> **WHAT THE TASK REQUIRES**
Go through the entries below and tally the lines holding "العلامة"; please reply with the number only.

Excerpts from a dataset
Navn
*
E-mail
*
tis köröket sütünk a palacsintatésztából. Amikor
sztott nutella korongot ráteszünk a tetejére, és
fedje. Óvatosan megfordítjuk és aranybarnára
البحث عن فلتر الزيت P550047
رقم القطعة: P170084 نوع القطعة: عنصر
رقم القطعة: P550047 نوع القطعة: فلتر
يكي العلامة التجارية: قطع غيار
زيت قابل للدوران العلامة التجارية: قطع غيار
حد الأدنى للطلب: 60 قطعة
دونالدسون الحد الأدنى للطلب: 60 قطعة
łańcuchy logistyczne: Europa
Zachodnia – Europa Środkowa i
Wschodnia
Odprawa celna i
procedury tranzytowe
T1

--

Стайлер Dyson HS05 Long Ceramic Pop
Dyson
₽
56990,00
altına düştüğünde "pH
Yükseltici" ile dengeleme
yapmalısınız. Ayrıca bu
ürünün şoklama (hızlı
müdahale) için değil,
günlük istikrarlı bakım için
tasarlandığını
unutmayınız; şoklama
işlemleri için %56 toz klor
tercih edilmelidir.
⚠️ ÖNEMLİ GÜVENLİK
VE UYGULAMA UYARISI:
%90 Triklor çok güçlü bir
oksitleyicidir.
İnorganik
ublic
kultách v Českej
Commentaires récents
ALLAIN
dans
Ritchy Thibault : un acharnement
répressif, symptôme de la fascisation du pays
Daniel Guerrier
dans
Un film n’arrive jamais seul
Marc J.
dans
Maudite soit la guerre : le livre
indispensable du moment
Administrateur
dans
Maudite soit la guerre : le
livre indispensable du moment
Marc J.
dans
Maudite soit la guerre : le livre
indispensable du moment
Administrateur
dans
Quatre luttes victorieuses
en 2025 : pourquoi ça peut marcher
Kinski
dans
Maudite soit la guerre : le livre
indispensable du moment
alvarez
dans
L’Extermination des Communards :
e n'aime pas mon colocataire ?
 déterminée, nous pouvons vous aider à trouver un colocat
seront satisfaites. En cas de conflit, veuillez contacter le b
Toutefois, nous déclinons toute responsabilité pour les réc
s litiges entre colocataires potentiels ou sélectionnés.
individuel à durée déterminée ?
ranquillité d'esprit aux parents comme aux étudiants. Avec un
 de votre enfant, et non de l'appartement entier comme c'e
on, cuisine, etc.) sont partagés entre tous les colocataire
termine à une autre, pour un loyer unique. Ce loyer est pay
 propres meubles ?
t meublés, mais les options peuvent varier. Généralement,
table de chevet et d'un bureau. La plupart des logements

> **TASK ANSWER**
2